### Source information
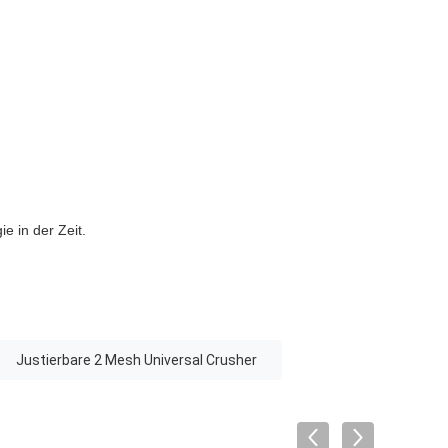
e in der Zeit.
Justierbare 2 Mesh Universal Crusher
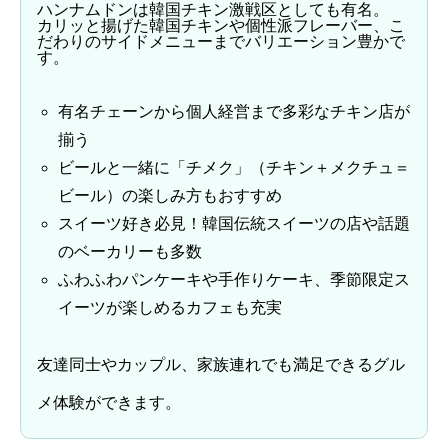
ハンナムドンは韓国チキン激戦区としても有名。
カリッと揚げた韓国チキンや個性派フレーバー、こ
だわりのサイドメニューまでバリエーション豊かで
す。
有名チェーンから個人経営まで多彩なチキン店が
揃う
ビールと一緒に「チメク」（チキン＋メクチュ＝
ビール）の楽しみ方もおすすめ
スイーツ好き必見！韓国伝統スイーツの店や話題
のベーカリーも多数
ふわふわパンケーキや手作りケーキ、季節限定ス
イーツが楽しめるカフェも充実
友達同士やカップル、家族連れでも満足できるグル
メ体験ができます。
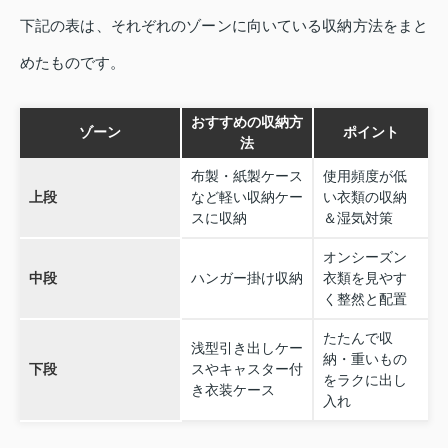
下記の表は、それぞれのゾーンに向いている収納方法をまと
めたものです。
おすすめの収納方
ゾーン
ポイント
法
布製・紙製ケース
使用頻度が低
上段
など軽い収納ケー
い衣類の収納
スに収納
＆湿気対策
オンシーズン
中段
ハンガー掛け収納
衣類を見やす
く整然と配置
たたんで収
浅型引き出しケー
納・重いもの
下段
スやキャスター付
をラクに出し
き衣装ケース
入れ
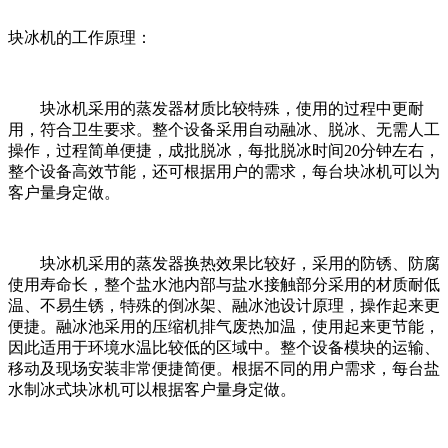
块冰机的工作原理：
块冰机采用的蒸发器材质比较特殊，使用的过程中更耐
用，符合卫生要求。整个设备采用自动融冰、脱冰、无需人工
操作，过程简单便捷，成批脱冰，每批脱冰时间20分钟左右，
整个设备高效节能，还可根据用户的需求，每台块冰机可以为
客户量身定做。
块冰机采用的蒸发器换热效果比较好，采用的防锈、防腐
使用寿命长，整个盐水池内部与盐水接触部分采用的材质耐低
温、不易生锈，特殊的倒冰架、融冰池设计原理，操作起来更
便捷。融冰池采用的压缩机排气废热加温，使用起来更节能，
因此适用于环境水温比较低的区域中。整个设备模块的运输、
移动及现场安装非常便捷简便。根据不同的用户需求，每台盐
水制冰式块冰机可以根据客户量身定做。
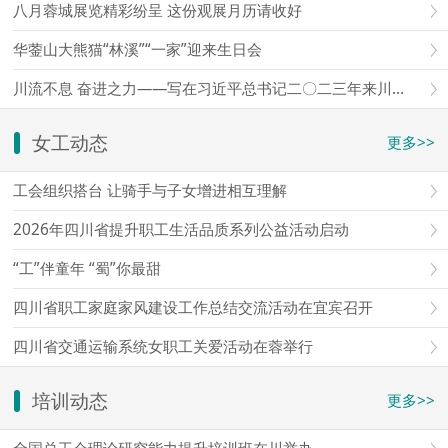
八月蓉城展览精彩纷呈 这份观展月历请收好
华蓥山大熊猫“林溪”“一家”迎来生日会
川流不息 奋进之力——写在习近平总书记二〇二三年来川视察三周年之际
女工动态
更多>>
工会组织搭台 让骑手与子女增进相互理解
2026年四川省提升职工生活品质系列公益活动启动
“工”伴童年 “蜀”你最甜
四川省职工家庭家风建设工作总结交流活动在宜宾召开
四川省交通运输系统女职工关爱活动在蓉举行
培训动态
更多>>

### The task
Everything in the material above must be repeated exactly, apart from its pictures.

### Task result
e in der Zeit.
Justierbare 2 Mesh Universal Crusher
ハンナムドンは韓国チキン激戦区としても有名。
カリッと揚げた韓国チキンや個性派フレーバー、こ
だわりのサイドメニューまでバリエーション豊かで
す。
有名チェーンから個人経営まで多彩なチキン店が
揃う
ビールと一緒に「チメク」（チキン＋メクチュ＝
ビール）の楽しみ方もおすすめ
スイーツ好き必見！韓国伝統スイーツの店や話題
のベーカリーも多数
ふわふわパンケーキや手作りケーキ、季節限定ス
イーツが楽しめるカフェも充実
友達同士やカップル、家族連れでも満足できるグル
メ体験ができます。
下記の表は、それぞれのゾーンに向いている収納方法をまと
めたものです。
おすすめの収納方
ゾーン
ポイント
法
布製・紙製ケース
使用頻度が低
上段
など軽い収納ケー
い衣類の収納
スに収納
＆湿気対策
オンシーズン
中段
ハンガー掛け収納
衣類を見やす
く整然と配置
たたんで収
浅型引き出しケー
納・重いもの
下段
スやキャスター付
をラクに出し
き衣装ケース
入れ
块冰机的工作原理：
块冰机采用的蒸发器材质比较特殊，使用的过程中更耐
用，符合卫生要求。整个设备采用自动融冰、脱冰、无需人工
操作，过程简单便捷，成批脱冰，每批脱冰时间20分钟左右，
整个设备高效节能，还可根据用户的需求，每台块冰机可以为
客户量身定做。
块冰机采用的蒸发器换热效果比较好，采用的防锈、防腐
使用寿命长，整个盐水池内部与盐水接触部分采用的材质耐低
温、不易生锈，特殊的倒冰架、融冰池设计原理，操作起来更
便捷。融冰池采用的压缩机排气废热加温，使用起来更节能，
因此适用于环境水温比较低的区域中。整个设备模块的运输、
移动及现场安装非常便捷简便。根据不同的用户需求，每台盐
水制冰式块冰机可以根据客户量身定做。
八月蓉城展览精彩纷呈 这份观展月历请收好
华蓥山大熊猫“林溪”“一家”迎来生日会
川流不息 奋进之力——写在习近平总书记二〇二三年来川视察三周年之际
女工动态
更多>>
工会组织搭台 让骑手与子女增进相互理解
2026年四川省提升职工生活品质系列公益活动启动
“工”伴童年 “蜀”你最甜
四川省职工家庭家风建设工作总结交流活动在宜宾召开
四川省交通运输系统女职工关爱活动在蓉举行
培训动态
更多>>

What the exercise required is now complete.